DT is quite logical. Over the decades, in many books and interviews, he has expressed his worldview in terms that I would describe as very sophisticated and philosophical.
We may look at people like DT, who are highly functional, highly successful, highly productive, and highly destructive and dangerous, and label them “sociopath” and “immoral” and “monsters,” but they just laugh and don’t care.
They reason: “I’m winning.”
They reason: “These critics of mine are just losers and nobodies who feel that they must attack people who have personal power and fame, since they want such power and fame but can never attain such.”
They reason: “These critics of mine are like little mice who just want to be safe all the time; they don’t realize that joy in life comes from living dangerously.”

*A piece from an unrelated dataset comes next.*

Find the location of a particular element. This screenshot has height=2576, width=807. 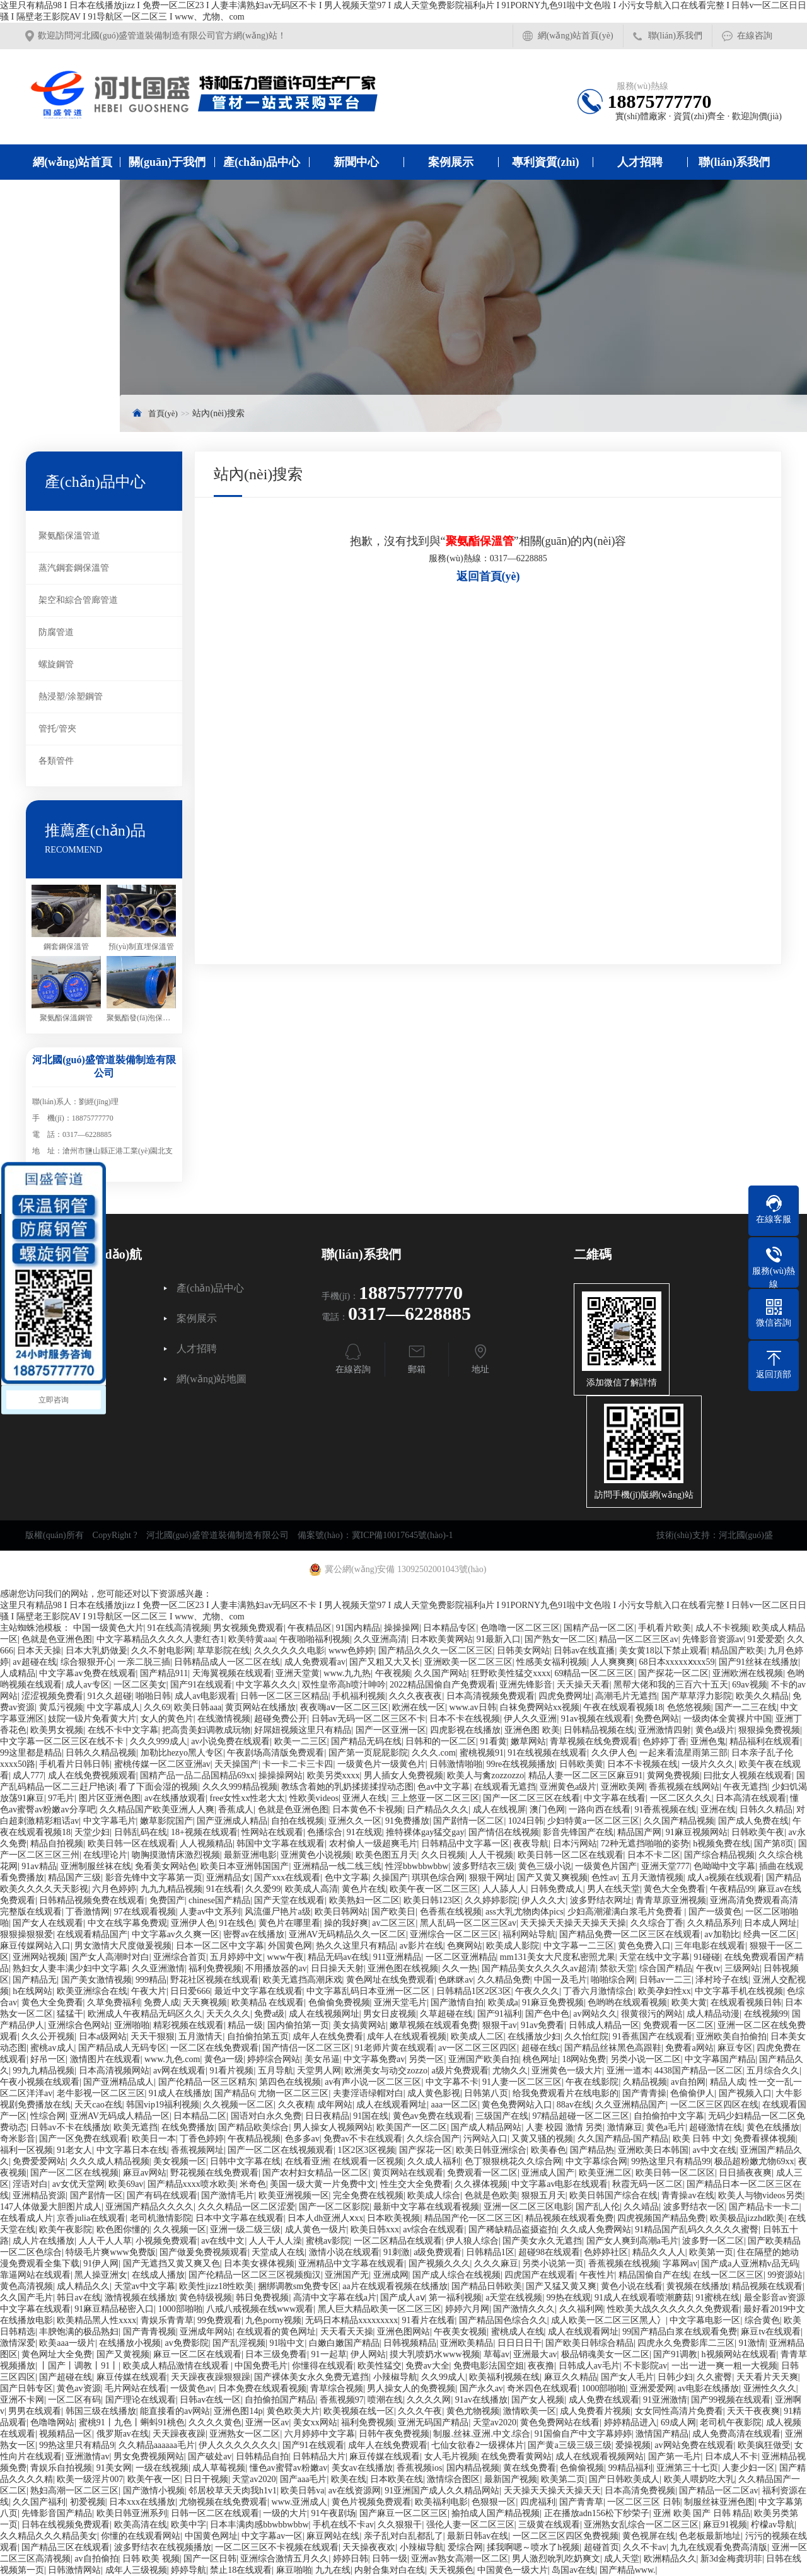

Game theory does seem to assume that everyone operates in life just exactly as DT operates: purely to maximize one’s own benefits, without any real concern for the well-being of other players in the game.
So, if we believe in game theory, why do we so harshly judge and condemn DT?
Shouldn’t we set aside our strong emotions, and just organize ourselves and our allies to play the game to defeat DT and other people in the game who are working for social, political, economic, and ecological outcomes that we don’t like?
And doesn’t all this mean that moral philosophy and political philosophy, as these have been traditionally understood since Plato, are of little or no use in defeating people like DT?
If life is a game (as game theory assumes), and nothing more, isn’t philosophy just a waste of time?